[WHAT YOU NEED TO DO] Only one stretch of the records below is wanted: the lines from the one holding "QR-кодом (через СБП)" through the one holding "Continuous Type Şişirme Makineleri". Return it exactly, both ends included.

****************

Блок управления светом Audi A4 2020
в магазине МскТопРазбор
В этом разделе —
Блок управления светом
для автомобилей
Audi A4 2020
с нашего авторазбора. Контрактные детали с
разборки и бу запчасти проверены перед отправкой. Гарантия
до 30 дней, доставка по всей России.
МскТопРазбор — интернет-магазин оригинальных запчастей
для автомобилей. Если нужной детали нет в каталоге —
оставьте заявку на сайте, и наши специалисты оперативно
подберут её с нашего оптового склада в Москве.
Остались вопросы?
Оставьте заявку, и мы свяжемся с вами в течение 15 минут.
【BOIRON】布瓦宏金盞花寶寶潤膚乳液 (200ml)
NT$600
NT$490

****************

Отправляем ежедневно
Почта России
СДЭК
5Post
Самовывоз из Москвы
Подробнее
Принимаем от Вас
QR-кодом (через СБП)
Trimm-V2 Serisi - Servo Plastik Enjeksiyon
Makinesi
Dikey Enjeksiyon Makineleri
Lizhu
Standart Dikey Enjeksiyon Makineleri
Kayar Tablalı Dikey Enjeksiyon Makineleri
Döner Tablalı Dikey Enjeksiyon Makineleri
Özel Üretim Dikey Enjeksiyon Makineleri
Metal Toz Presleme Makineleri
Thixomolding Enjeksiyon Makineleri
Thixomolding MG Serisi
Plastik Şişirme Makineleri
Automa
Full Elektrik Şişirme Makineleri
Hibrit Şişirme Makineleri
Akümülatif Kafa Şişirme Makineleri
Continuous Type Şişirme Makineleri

****************

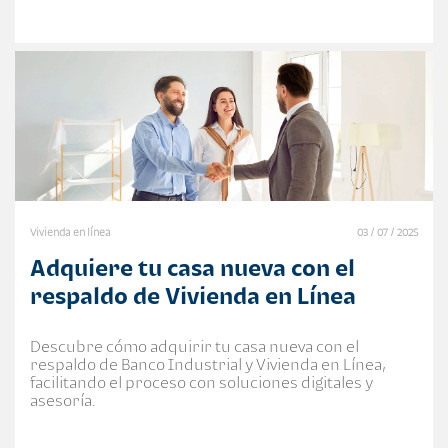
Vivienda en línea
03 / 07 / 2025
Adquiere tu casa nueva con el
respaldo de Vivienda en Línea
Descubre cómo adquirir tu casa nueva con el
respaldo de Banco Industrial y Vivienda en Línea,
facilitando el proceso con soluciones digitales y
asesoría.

****************

[SOLUTION]
QR-кодом (через СБП)
Trimm-V2 Serisi - Servo Plastik Enjeksiyon
Makinesi
Dikey Enjeksiyon Makineleri
Lizhu
Standart Dikey Enjeksiyon Makineleri
Kayar Tablalı Dikey Enjeksiyon Makineleri
Döner Tablalı Dikey Enjeksiyon Makineleri
Özel Üretim Dikey Enjeksiyon Makineleri
Metal Toz Presleme Makineleri
Thixomolding Enjeksiyon Makineleri
Thixomolding MG Serisi
Plastik Şişirme Makineleri
Automa
Full Elektrik Şişirme Makineleri
Hibrit Şişirme Makineleri
Akümülatif Kafa Şişirme Makineleri
Continuous Type Şişirme Makineleri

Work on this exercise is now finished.